● Problem to work on:
Transcribe the listing below only from the line with "imposición de multas han funcionado como" up to and including the line with "eine Serie, wenn man 2x hinter".

● Data shown:
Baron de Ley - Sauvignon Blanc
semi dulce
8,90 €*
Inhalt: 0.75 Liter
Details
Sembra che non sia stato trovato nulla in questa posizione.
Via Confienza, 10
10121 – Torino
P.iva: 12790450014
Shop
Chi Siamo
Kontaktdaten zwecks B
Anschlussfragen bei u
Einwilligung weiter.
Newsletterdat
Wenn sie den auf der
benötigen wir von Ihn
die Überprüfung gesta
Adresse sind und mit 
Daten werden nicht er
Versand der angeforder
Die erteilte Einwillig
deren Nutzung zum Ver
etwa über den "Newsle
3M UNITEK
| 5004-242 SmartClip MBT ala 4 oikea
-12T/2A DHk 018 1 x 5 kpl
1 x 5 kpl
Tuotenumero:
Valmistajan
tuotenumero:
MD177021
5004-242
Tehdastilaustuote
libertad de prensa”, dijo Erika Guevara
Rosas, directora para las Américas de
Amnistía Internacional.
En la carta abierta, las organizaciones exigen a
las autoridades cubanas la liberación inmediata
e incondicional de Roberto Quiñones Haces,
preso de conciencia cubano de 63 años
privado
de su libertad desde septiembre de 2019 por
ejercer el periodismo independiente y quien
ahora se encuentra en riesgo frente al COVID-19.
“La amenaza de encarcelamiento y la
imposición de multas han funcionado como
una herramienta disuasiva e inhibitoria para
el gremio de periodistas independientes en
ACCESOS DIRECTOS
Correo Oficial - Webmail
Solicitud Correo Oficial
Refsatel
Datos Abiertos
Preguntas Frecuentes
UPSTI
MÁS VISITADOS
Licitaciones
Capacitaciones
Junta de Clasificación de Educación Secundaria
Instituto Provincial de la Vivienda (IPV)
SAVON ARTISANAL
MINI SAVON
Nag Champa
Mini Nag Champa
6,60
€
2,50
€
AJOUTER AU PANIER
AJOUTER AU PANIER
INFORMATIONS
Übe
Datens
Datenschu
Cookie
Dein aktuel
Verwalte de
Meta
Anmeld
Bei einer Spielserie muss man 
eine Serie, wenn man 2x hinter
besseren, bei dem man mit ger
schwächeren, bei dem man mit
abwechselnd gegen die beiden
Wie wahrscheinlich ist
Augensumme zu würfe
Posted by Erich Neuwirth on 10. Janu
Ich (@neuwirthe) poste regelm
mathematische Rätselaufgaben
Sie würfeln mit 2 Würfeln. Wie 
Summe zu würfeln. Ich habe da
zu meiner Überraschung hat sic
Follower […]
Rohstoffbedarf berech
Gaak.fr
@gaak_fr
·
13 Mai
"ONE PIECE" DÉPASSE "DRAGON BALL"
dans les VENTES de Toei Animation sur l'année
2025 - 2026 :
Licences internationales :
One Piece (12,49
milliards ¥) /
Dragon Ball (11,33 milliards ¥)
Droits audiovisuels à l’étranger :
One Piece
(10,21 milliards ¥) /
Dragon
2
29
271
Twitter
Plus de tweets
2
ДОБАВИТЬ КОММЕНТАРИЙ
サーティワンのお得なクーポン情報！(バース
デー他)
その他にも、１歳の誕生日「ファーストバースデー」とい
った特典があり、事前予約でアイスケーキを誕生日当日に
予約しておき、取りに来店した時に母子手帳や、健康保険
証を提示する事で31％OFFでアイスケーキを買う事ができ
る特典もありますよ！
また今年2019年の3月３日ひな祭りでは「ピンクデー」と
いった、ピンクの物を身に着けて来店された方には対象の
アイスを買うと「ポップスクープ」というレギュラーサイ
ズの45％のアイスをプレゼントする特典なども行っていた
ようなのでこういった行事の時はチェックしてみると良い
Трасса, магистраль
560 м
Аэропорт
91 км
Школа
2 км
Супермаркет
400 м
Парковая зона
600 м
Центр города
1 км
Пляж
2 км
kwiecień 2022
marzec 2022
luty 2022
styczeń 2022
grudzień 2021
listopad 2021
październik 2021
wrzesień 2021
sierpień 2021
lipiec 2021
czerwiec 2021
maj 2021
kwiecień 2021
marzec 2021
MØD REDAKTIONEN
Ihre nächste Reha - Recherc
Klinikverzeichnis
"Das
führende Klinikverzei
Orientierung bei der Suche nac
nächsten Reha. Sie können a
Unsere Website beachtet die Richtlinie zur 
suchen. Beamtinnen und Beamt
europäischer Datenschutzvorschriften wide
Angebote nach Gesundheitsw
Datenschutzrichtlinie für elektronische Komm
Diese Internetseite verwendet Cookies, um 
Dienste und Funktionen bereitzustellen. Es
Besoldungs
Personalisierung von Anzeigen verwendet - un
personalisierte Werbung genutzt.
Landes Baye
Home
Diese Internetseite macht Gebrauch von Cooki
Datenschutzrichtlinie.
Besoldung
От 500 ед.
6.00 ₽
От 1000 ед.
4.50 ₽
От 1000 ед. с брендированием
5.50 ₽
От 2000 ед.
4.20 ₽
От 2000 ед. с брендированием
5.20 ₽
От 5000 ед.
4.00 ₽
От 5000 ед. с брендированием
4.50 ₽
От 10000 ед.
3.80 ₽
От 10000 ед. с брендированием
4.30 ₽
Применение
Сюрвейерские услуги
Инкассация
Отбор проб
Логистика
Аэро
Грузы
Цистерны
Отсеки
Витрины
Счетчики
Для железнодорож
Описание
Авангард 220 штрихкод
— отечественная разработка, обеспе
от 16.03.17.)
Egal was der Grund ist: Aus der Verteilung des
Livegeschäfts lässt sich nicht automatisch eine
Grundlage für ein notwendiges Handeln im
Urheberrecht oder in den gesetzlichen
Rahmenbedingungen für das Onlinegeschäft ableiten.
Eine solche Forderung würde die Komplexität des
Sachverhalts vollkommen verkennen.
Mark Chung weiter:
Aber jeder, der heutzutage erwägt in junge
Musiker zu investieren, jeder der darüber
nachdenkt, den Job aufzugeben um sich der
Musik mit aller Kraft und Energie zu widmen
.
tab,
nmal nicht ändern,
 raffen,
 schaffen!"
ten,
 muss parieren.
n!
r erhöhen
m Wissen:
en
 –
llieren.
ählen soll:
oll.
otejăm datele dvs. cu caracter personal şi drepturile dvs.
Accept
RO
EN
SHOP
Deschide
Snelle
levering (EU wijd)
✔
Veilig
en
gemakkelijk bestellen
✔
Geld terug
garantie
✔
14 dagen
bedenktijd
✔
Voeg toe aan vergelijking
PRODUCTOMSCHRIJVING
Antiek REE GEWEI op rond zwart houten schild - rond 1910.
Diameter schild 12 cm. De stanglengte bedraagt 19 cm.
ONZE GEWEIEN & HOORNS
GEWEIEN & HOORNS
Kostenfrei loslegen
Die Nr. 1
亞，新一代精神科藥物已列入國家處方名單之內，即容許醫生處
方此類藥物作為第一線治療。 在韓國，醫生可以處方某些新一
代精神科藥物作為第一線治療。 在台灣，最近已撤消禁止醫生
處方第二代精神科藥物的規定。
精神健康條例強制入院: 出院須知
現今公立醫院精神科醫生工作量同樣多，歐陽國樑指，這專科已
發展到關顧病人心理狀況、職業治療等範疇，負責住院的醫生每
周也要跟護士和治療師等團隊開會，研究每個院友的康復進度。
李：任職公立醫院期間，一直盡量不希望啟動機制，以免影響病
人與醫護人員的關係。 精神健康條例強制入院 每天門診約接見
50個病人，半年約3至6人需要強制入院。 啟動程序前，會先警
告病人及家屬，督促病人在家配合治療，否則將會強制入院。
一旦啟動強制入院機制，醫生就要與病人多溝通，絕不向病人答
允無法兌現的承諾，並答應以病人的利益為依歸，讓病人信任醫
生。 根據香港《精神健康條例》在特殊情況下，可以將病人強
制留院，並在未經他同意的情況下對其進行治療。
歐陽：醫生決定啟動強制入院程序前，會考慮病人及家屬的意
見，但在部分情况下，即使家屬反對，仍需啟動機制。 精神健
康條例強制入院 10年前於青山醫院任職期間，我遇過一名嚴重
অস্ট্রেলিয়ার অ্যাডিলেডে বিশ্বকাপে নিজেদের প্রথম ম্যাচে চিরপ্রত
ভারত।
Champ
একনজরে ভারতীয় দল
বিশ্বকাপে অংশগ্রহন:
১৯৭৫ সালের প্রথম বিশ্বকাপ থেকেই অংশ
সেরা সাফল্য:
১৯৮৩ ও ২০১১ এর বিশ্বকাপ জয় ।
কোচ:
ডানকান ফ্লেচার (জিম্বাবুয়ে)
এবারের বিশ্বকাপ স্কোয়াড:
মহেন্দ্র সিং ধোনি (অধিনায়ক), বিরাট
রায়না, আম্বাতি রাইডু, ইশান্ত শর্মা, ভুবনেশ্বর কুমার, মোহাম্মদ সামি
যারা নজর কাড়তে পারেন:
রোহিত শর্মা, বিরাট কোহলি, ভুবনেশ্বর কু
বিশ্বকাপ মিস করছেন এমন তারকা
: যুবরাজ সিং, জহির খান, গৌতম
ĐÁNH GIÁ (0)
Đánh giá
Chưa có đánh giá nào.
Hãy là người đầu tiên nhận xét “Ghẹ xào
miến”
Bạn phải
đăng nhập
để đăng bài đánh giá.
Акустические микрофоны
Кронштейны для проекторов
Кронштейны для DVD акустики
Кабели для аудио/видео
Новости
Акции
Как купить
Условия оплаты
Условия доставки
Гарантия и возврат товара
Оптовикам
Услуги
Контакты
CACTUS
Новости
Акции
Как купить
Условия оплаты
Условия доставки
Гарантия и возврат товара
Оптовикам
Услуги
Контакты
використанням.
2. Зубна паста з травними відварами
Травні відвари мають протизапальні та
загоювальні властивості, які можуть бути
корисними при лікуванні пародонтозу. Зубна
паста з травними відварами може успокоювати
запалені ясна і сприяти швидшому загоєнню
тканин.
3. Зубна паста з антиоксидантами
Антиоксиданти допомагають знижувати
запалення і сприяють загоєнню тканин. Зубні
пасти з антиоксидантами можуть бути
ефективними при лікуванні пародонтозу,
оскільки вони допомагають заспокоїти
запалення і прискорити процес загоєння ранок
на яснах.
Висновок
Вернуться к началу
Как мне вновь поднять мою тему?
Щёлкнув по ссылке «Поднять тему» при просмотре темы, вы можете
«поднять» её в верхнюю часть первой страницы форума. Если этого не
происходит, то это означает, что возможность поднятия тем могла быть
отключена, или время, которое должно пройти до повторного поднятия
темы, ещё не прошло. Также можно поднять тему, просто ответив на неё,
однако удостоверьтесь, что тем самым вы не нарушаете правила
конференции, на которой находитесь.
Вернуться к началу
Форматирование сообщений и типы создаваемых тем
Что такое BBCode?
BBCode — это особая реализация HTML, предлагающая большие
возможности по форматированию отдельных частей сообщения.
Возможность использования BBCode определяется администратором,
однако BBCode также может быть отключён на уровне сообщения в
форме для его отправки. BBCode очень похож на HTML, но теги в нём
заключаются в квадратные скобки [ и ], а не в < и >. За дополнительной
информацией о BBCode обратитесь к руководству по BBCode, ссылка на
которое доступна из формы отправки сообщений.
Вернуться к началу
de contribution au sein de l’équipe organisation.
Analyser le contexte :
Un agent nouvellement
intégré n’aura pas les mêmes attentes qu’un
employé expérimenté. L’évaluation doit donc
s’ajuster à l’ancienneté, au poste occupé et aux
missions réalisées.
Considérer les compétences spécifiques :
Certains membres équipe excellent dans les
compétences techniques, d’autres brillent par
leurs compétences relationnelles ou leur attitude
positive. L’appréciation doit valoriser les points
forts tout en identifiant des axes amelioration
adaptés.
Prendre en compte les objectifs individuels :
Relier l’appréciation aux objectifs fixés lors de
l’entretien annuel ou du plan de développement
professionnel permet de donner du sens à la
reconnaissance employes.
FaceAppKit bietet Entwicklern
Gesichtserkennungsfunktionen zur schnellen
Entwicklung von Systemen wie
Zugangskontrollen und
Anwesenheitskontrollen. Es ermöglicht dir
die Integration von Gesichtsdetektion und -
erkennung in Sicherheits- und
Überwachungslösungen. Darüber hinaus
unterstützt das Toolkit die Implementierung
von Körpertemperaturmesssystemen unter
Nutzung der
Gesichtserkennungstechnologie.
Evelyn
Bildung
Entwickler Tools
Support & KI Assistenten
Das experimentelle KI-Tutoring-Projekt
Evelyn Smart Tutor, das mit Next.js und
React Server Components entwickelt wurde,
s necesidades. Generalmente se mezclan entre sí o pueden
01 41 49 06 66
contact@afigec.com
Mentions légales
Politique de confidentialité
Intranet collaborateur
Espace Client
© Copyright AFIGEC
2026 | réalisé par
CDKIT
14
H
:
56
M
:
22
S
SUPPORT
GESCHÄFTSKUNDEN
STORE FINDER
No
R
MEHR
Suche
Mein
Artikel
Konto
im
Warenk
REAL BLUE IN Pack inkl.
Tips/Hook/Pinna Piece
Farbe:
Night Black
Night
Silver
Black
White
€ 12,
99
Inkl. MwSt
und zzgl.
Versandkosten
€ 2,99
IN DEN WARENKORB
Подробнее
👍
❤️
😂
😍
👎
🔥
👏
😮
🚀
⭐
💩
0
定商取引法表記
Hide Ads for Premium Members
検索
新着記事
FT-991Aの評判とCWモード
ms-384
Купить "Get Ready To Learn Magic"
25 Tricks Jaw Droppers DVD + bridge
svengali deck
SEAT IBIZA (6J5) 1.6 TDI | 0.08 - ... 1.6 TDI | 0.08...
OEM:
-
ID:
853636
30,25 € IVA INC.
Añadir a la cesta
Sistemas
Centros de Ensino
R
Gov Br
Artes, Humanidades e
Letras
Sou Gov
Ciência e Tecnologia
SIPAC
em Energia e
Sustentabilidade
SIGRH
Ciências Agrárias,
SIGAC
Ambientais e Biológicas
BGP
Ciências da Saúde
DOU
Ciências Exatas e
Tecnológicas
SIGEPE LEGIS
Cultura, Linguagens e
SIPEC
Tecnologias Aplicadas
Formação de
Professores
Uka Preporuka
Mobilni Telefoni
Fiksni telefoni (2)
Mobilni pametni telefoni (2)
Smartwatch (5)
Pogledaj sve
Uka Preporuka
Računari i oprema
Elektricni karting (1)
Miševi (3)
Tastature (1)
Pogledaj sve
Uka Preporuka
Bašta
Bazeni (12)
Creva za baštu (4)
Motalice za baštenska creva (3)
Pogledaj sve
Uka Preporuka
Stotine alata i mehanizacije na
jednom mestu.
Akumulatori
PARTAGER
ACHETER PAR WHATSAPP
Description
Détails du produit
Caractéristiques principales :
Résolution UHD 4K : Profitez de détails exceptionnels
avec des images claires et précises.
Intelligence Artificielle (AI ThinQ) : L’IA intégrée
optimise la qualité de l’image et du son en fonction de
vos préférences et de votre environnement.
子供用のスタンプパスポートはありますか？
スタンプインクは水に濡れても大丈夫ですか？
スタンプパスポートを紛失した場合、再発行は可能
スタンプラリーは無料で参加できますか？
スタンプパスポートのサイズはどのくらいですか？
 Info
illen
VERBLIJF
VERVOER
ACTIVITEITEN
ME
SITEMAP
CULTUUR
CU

● Response area:
imposición de multas han funcionado como
una herramienta disuasiva e inhibitoria para
el gremio de periodistas independientes en
ACCESOS DIRECTOS
Correo Oficial - Webmail
Solicitud Correo Oficial
Refsatel
Datos Abiertos
Preguntas Frecuentes
UPSTI
MÁS VISITADOS
Licitaciones
Capacitaciones
Junta de Clasificación de Educación Secundaria
Instituto Provincial de la Vivienda (IPV)
SAVON ARTISANAL
MINI SAVON
Nag Champa
Mini Nag Champa
6,60
€
2,50
€
AJOUTER AU PANIER
AJOUTER AU PANIER
INFORMATIONS
Übe
Datens
Datenschu
Cookie
Dein aktuel
Verwalte de
Meta
Anmeld
Bei einer Spielserie muss man 
eine Serie, wenn man 2x hinter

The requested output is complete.